Theme for 8th IDWGIS is
Innovate. Demonstrate. Elevate. Advance. Sustain.
Bringing Everyone Forward for Sustainable and Equitable Development
This year, the International Day of Women and Girls in Science (IDWGIS) will focus on the role of Women and Girls and Science as relates to the Sustainable Development Goals(SDGs) in review at the forthcoming High-Level Political Forum (HLPF), namely SDG 6 (clean water and sanitation), SDG 7 (affordable and clean energy), SDG 9 (industry, innovation, and infrastructure), SDG 11 (sustainable cities and communities) and SDG17 (means of implementation), while following up on discussions on water held during from the “Water Unites Us” 7th IDWGIS, the 2nd High-Level International Conference on the International Decade for Action on Water for Sustainable Development 2018-2028, held in Dushanbe, and the 2nd UN Ocean Conference and its High-Level Symposium on Water held in Lisbon, as a contribution for the 2023 UN Water Conference, and other UN Fora.
In doing so the IDWGIS aims to connect the International Community to Women and Girls in Science, strengthening the ties between science, policy, and society for strategies oriented towards the future.

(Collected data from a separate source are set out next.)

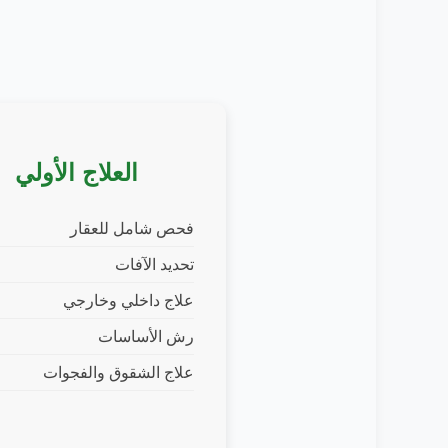
العلاج الأولي
فحص شامل للعقار
تحديد الآفات
علاج داخلي وخارجي
رش الأساسات
علاج الشقوق والفجوات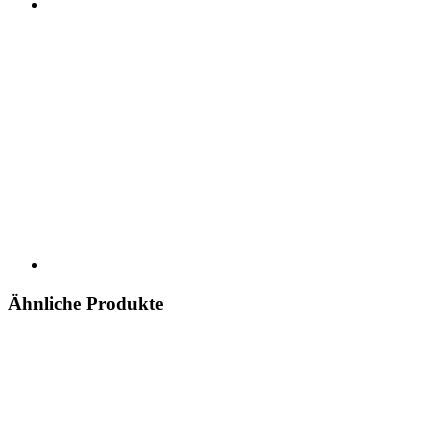
Ähnliche Produkte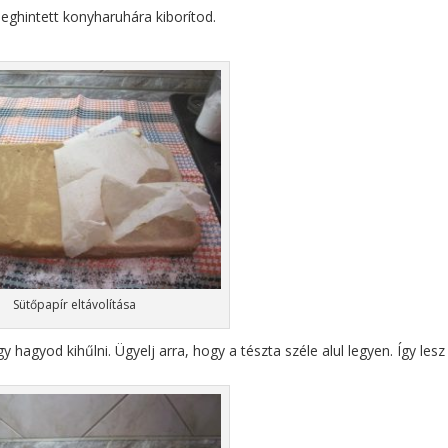
meghintett konyharuhára kiborítod.
Sütőpapír eltávolítása
agyod kihűlni. Ügyelj arra, hogy a tészta széle alul legyen. Így lesz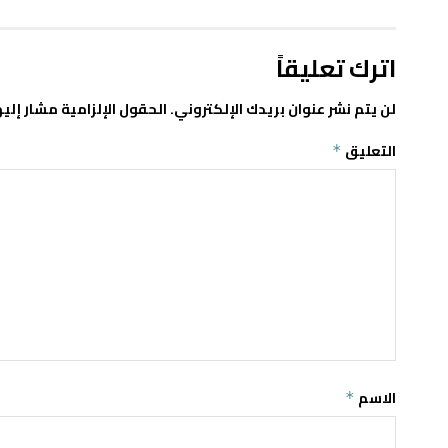
اترك تعليقاً
لن يتم نشر عنوان بريدك الإلكتروني.
الحقول الإلزامية مشار إليه
التعليق
*
الاسم
*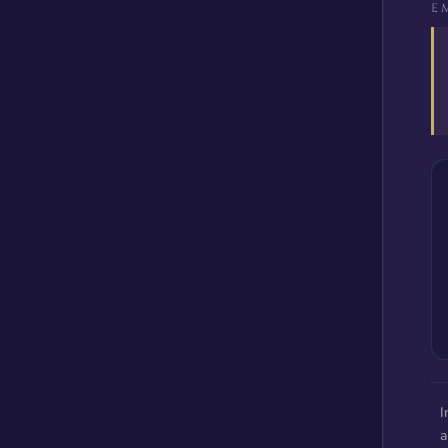
E
I
a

The IDWGIS will thus showcase best practices, strategies, applied solutions in addressing SDGs challenges and opportunities. It will also include for the first time a science workshop for Blind Girls and a session from the BLIND fellow SCIENTISTS on “Science in Braille: Making Science Accessible”.
A significant gender gap has persisted throughout the years at all levels of science, technology, engineering and mathematics (STEM) disciplines all over the world. Even though women have made tremendous progress towards increasing their participation in higher education, they are still under-represented in these fields.
Gender equality has always been a core issue for the United Nations. Gender equality and the empowerment of women and girls will make a crucial contribution not only to economic development of the world, but to progress across all the goals and targets of the 2030 Agenda for Sustainable Development, as well.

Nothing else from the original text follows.